According to the Reserve Bank of Australia’s Financial Stability Review for October
, housing finance is less of a danger than it was in the past. However, a number of key economic indicators show there’s still cause for concern in the Aussie property market.
The review acknowledged some problems in the apartment markets in Melbourne and Brisbane, and also highlighted how vulnerable the Aussie financial system is to shifts in the global financial system. China’s high levels of debt and slower economic growth, the sluggish performance of the European banks, the EU referendum, and other threats could potentially undermine the domestic property market.
On the bright side, the review highlighted Aussie banks’ stronger capital buffers and compliance with stricter prudential standards from the Australian Prudential Regulation Authority. And because house price growth has moderated and mortgage borrowers are ahead of their scheduled payments, the risk from mortgage lending has been somewhat reduced.
Rather surprisingly, the review left out other risk factors that have the potential to undermine the apparently bullish Aussie property market.

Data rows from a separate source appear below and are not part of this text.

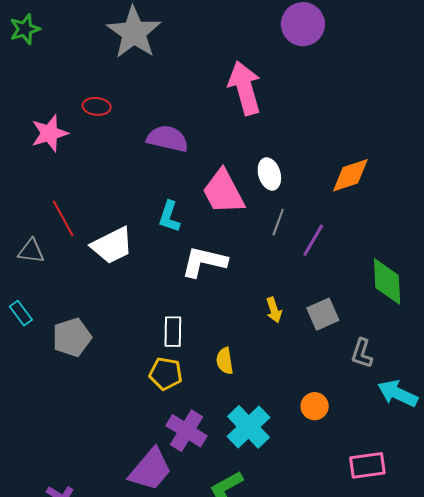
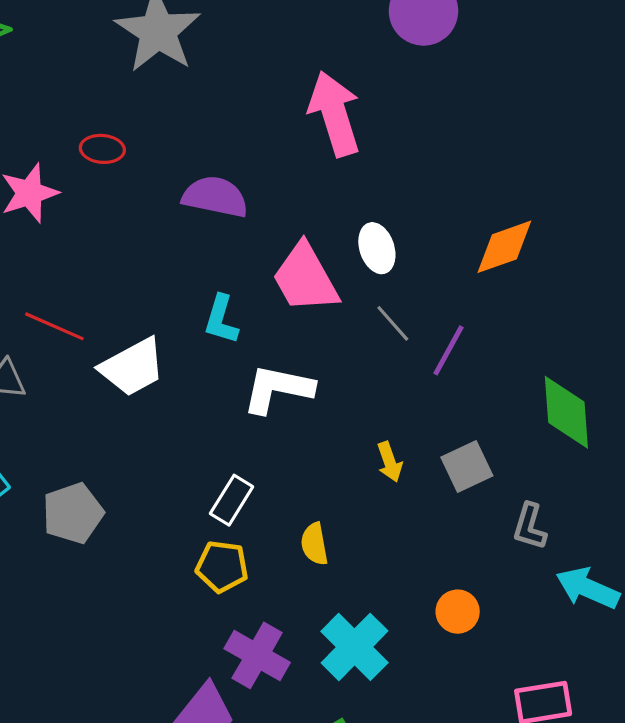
red line: (63, 218) -> (54, 326), turned -36
gray line: (278, 222) -> (393, 323), turned -60
white rectangle: (173, 332) -> (232, 500), turned 32

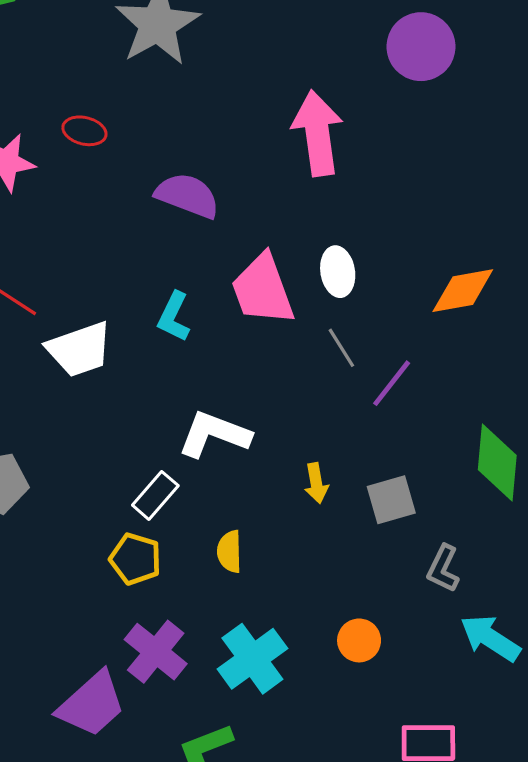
white L-shape: (278, 389) -> (214, 434), moved

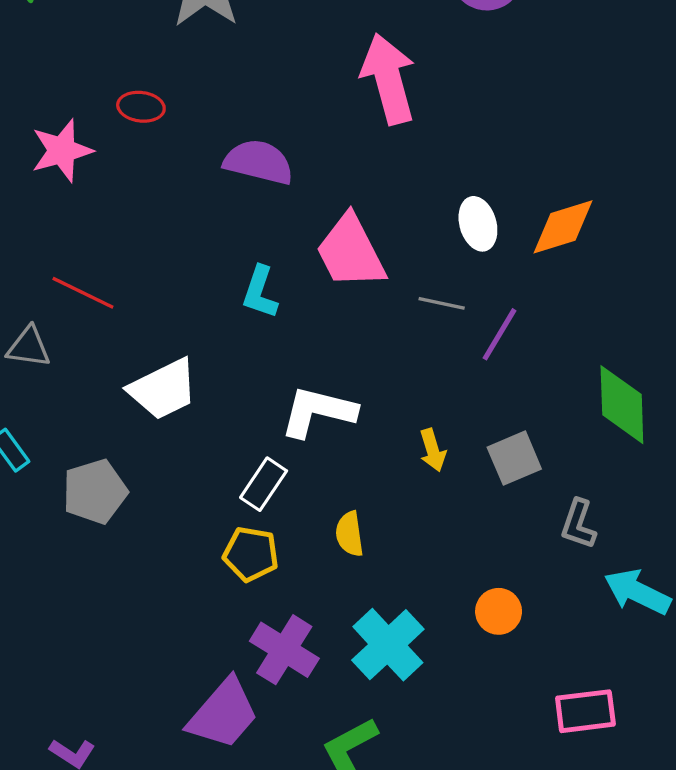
white ellipse: (338, 272) -> (478, 224), moved
gray line: (341, 348) -> (442, 303), turned -39
white trapezoid: (79, 349) -> (163, 389), moved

Many mortgages are subject to lengthy interest-only periods.
The property market is exposed to some risk because a large portion of mortgage loans are subjected to interest-only periods of typically five years. Many borrowers assume they’ll be able to refinance at the end of the interest-only term into a similar loan with a new interest-only period. However, this rollover isn’t possible in economic downturns when banks start to tighten their lending standards and are likely to cut refinancing.
Aussie banks have tightened their lending standards and there is room for further tightening. Currently, the rates of people not being able to make their mortgage payments are low, though this could quickly change in an economic downturn.
Property bubbles are pushing prices through the roof.
House prices continue to grow at annualised rates of about 10.2% and 9% in Sydney and Melbourne. While housing price growth has slowed down, prices are still increasing and new mortgages are underwritten based on house prices that are disengaged from national income levels.
The review argues that Aussie mortgage borrowers are on average about two-and-a-half-years ahead of their scheduled payments. However, this argument does not take into account interest-only loans.